[Source records]
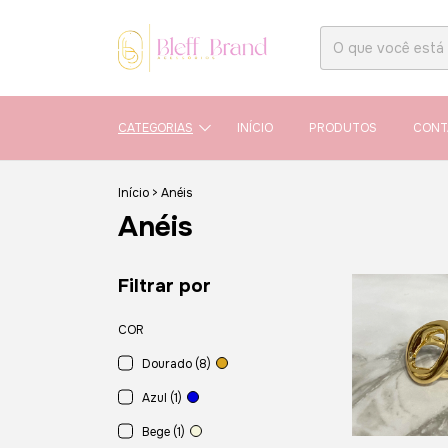
CATEGORIAS
INÍCIO
PRODUTOS
CONT
Início
>
Anéis
Anéis
Filtrar por
COR
Dourado (8)
Azul (1)
Bege (1)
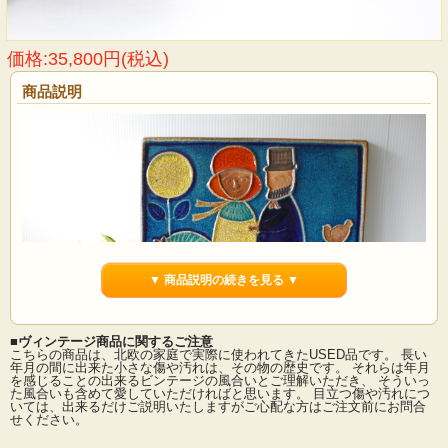
価格:35,800円(税込)
商品説明
▼ 商品説明の続きを見る ▼
■ヴィンテージ商品に関するご注意
こちらの商品は、北欧の家庭で実際に使われてきたUSED品です。 長い
年月の間に出来た小さな傷や汚れは、その物の歴史です。 それらは年月
を感じることの出来るビンテージの風合いとご理解いただき、 そういっ
た風合いも含めて愛していただければと思います。 目立つ傷や汚れにつ
デンマーク、SOHOLM（スーホルム）社の陶板の壁掛けです。馬車に乗った男女
いては、出来るだけご説明いたしますがご心配な方はご注文前にお問合
がデザインされています。ガラス質の釉薬がカラフルに配されていて、お部屋を
せください。
華やかにしてくれそうです。今回入荷分は縦横32センチ、厚みが3センチととても
大きなサイズで存在感があります。陶板ですので雨風などに強く、現地ではお庭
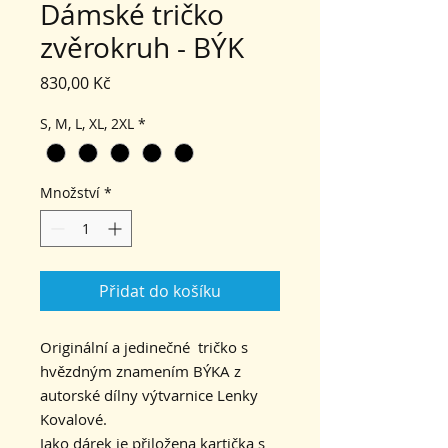
Dámské tričko
zvěrokruh - BÝK
Cena
830,00 Kč
S, M, L, XL, 2XL
*
Množství
*
Přidat do košíku
Originální a jedinečné tričko s
hvězdným znamením BÝKA z
autorské dílny výtvarnice Lenky
Kovalové.
Jako dárek je přiložena kartička s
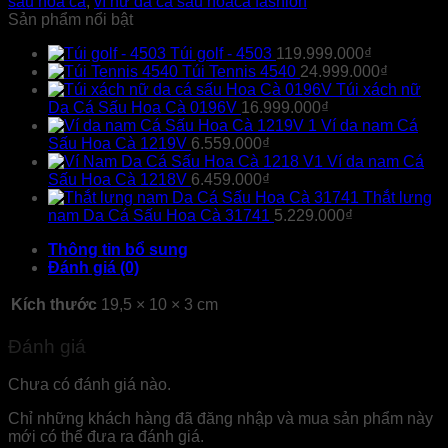
sấu hoa cà
,
ví nữ da cá sấu hoaca fashion
Sản phẩm nổi bật
Túi golf - 4503
119.999.000
₫
Túi Tennis 4540
24.999.000
₫
Túi xách nữ
Da Cá Sấu Hoa Cà 0196V
16.999.000
₫
Ví da nam Cá
Sấu Hoa Cà 1219V
6.559.000
₫
Ví da nam Cá
Sấu Hoa Cà 1218V
6.459.000
₫
Thắt lưng
nam Da Cá Sấu Hoa Cà 31741
5.229.000
₫
Thông tin bổ sung
Đánh giá (0)
Kích thước
19,5 × 10 × 3 cm
Đánh giá
Chưa có đánh giá nào.
Chỉ những khách hàng đã đăng nhập và mua sản phẩm này
mới có thể đưa ra đánh giá.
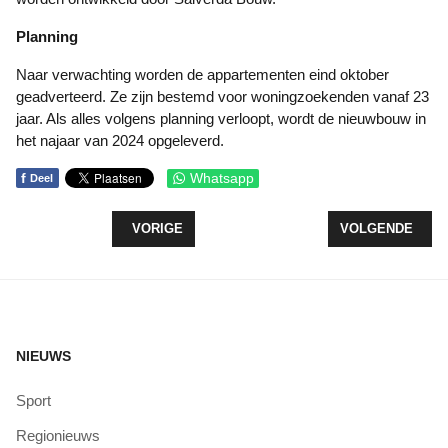
Planning
Naar verwachting worden de appartementen eind oktober
geadverteerd. Ze zijn bestemd voor woningzoekenden vanaf 23
jaar. Als alles volgens planning verloopt, wordt de nieuwbouw in
het najaar van 2024 opgeleverd.
f
Whatsapp
Deel
VORIG ARTIKEL: PADDENSTOELENACTIVITEITEN 
VOLGENDE ARTI
VORIGE
VOLGENDE
NIEUWS
Sport
Regionieuws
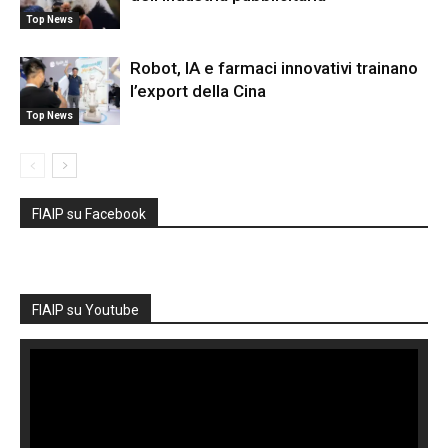
Top News
Robot, IA e farmaci innovativi trainano
l’export della Cina
Top News
FIAIP su Facebook
FIAIP su Youtube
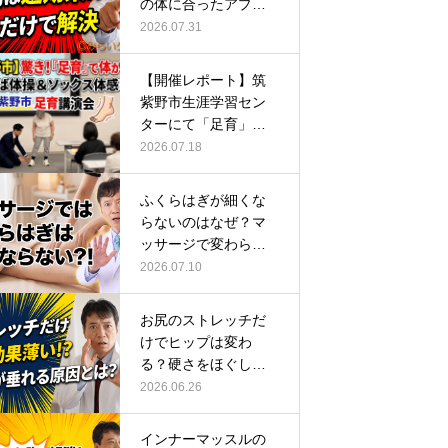
の体に合ったアプロ
ーチ
2026.07.31
【開催レポート】筑
紫野市生涯学習セン
ターにて「足育」講
演会に登壇し…
2026.07.18
ふくらはぎが細くな
らないのはなぜ？マ
ッサージで変わらな
い根本原因
2026.07.10
お尻のストレッチだ
けでヒップは変わ
る？硬さをほぐして
整える正しい方…
2026.06.26
インナーマッスルの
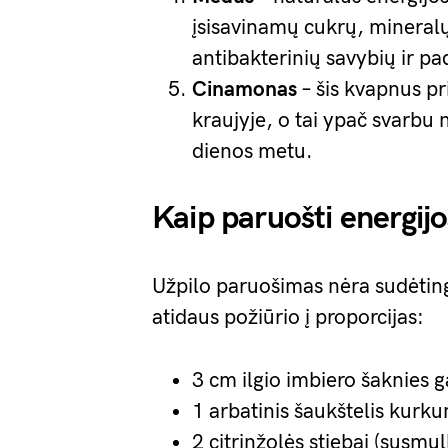
įsisavinamų cukrų, mineralų
antibakterinių savybių ir pa
Cinamonas
– šis kvapnus pr
kraujyje, o tai ypač svarbu n
dienos metu.
Kaip paruošti energijo
Užpilo paruošimas nėra sudėting
atidaus požiūrio į proporcijas:
3 cm ilgio imbiero šaknies g
1 arbatinis šaukštelis kurku
2 citrinžolės stiebai (susmul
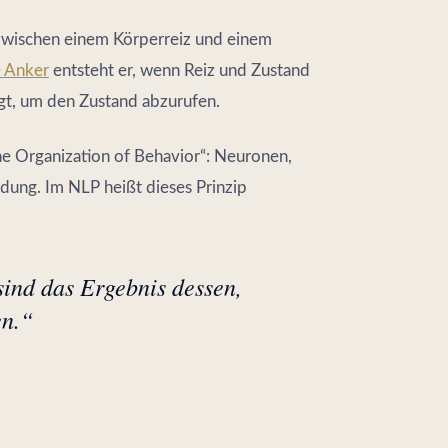
 zwischen einem Körperreiz und einem
e Anker
entsteht er, wenn Reiz und Zustand
nügt, um den Zustand abzurufen.
e Organization of Behavior“: Neuronen,
dung. Im NLP heißt dieses Prinzip
sind das Ergebnis dessen,
en.“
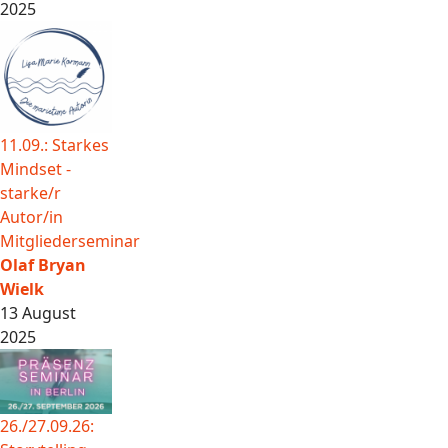
2025
11.09.: Starkes
Mindset -
starke/r
Autor/in
Mitgliederseminar
Olaf Bryan
Wielk
13 August
2025
26./27.09.26:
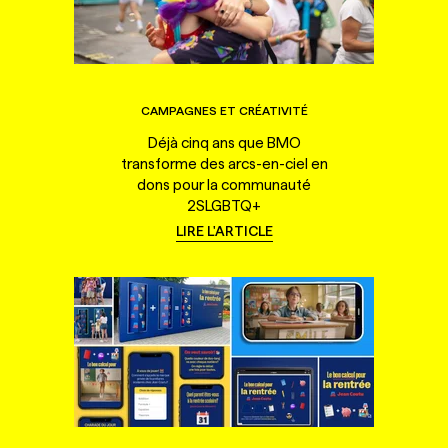
CAMPAGNES ET CRÉATIVITÉ
Déjà cinq ans que BMO
transforme des arcs-en-ciel en
dons pour la communauté
2SLGBTQ+
LIRE L'ARTICLE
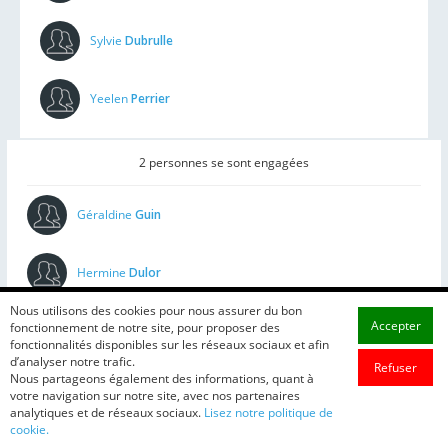
Sylvie
Dubrulle
Yeelen
Perrier
2 personnes se sont engagées
Géraldine
Guin
Hermine
Dulor
Nous utilisons des cookies pour nous assurer du bon
Accepter
fonctionnement de notre site, pour proposer des
fonctionnalités disponibles sur les réseaux sociaux et afin
d’analyser notre trafic.
Refuser
Nous partageons également des informations, quant à
votre navigation sur notre site, avec nos partenaires
analytiques et de réseaux sociaux.
Lisez notre politique de
cookie.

> **Problem details**
Give every entry above again, exactly, and keep all pictures out of it.

> **Result below**
CATEGORIAS
INÍCIO
PRODUTOS
CONT
Início
>
Anéis
Anéis
Filtrar por
COR
Dourado (8)
Azul (1)
Bege (1)
価格:35,800円(税込)
商品説明
▼ 商品説明の続きを見る ▼
■ヴィンテージ商品に関するご注意
こちらの商品は、北欧の家庭で実際に使われてきたUSED品です。 長い
年月の間に出来た小さな傷や汚れは、その物の歴史です。 それらは年月
を感じることの出来るビンテージの風合いとご理解いただき、 そういっ
た風合いも含めて愛していただければと思います。 目立つ傷や汚れにつ
デンマーク、SOHOLM（スーホルム）社の陶板の壁掛けです。馬車に乗った男女
いては、出来るだけご説明いたしますがご心配な方はご注文前にお問合
がデザインされています。ガラス質の釉薬がカラフルに配されていて、お部屋を
せください。
華やかにしてくれそうです。今回入荷分は縦横32センチ、厚みが3センチととても
大きなサイズで存在感があります。陶板ですので雨風などに強く、現地ではお庭
Dámské tričko
zvěrokruh - BÝK
Cena
830,00 Kč
S, M, L, XL, 2XL
*
Množství
*
Přidat do košíku
Originální a jedinečné tričko s
hvězdným znamením BÝKA z
autorské dílny výtvarnice Lenky
Kovalové.
Jako dárek je přiložena kartička s
sấu hoa cà
,
ví nữ da cá sấu hoaca fashion
Sản phẩm nổi bật
Túi golf - 4503
119.999.000
₫
Túi Tennis 4540
24.999.000
₫
Túi xách nữ
Da Cá Sấu Hoa Cà 0196V
16.999.000
₫
Ví da nam Cá
Sấu Hoa Cà 1219V
6.559.000
₫
Ví da nam Cá
Sấu Hoa Cà 1218V
6.459.000
₫
Thắt lưng
nam Da Cá Sấu Hoa Cà 31741
5.229.000
₫
Thông tin bổ sung
Đánh giá (0)
Kích thước
19,5 × 10 × 3 cm
Đánh giá
Chưa có đánh giá nào.
Chỉ những khách hàng đã đăng nhập và mua sản phẩm này
mới có thể đưa ra đánh giá.
Planning
Naar verwachting worden de appartementen eind oktober
geadverteerd. Ze zijn bestemd voor woningzoekenden vanaf 23
jaar. Als alles volgens planning verloopt, wordt de nieuwbouw in
het najaar van 2024 opgeleverd.
f
Whatsapp
Deel
VORIG ARTIKEL: PADDENSTOELENACTIVITEITEN 
VOLGENDE ARTI
VORIGE
VOLGENDE
NIEUWS
Sport
Regionieuws
Top News
Robot, IA e farmaci innovativi trainano
l’export della Cina
Top News
FIAIP su Facebook
FIAIP su Youtube
の体に合ったアプロ
ーチ
2026.07.31
【開催レポート】筑
紫野市生涯学習セン
ターにて「足育」講
演会に登壇し…
2026.07.18
ふくらはぎが細くな
らないのはなぜ？マ
ッサージで変わらな
い根本原因
2026.07.10
お尻のストレッチだ
けでヒップは変わ
る？硬さをほぐして
整える正しい方…
2026.06.26
インナーマッスルの
įsisavinamų cukrų, mineralų
antibakterinių savybių ir pa
Cinamonas
– šis kvapnus pr
kraujyje, o tai ypač svarbu n
dienos metu.
Kaip paruošti energijo
Užpilo paruošimas nėra sudėting
atidaus požiūrio į proporcijas:
3 cm ilgio imbiero šaknies g
1 arbatinis šaukštelis kurku
2 citrinžolės stiebai (susmul
 zwischen einem Körperreiz und einem
e Anker
entsteht er, wenn Reiz und Zustand
nügt, um den Zustand abzurufen.
e Organization of Behavior“: Neuronen,
dung. Im NLP heißt dieses Prinzip
sind das Ergebnis dessen,
en.“
2025
11.09.: Starkes
Mindset -
starke/r
Autor/in
Mitgliederseminar
Olaf Bryan
Wielk
13 August
2025
26./27.09.26:
CAMPAGNES ET CRÉATIVITÉ
Déjà cinq ans que BMO
transforme des arcs-en-ciel en
dons pour la communauté
2SLGBTQ+
LIRE L'ARTICLE
Sylvie
Dubrulle
Yeelen
Perrier
2 personnes se sont engagées
Géraldine
Guin
Hermine
Dulor
Nous utilisons des cookies pour nous assurer du bon
Accepter
fonctionnement de notre site, pour proposer des
fonctionnalités disponibles sur les réseaux sociaux et afin
d’analyser notre trafic.
Refuser
Nous partageons également des informations, quant à
votre navigation sur notre site, avec nos partenaires
analytiques et de réseaux sociaux.
Lisez notre politique de
cookie.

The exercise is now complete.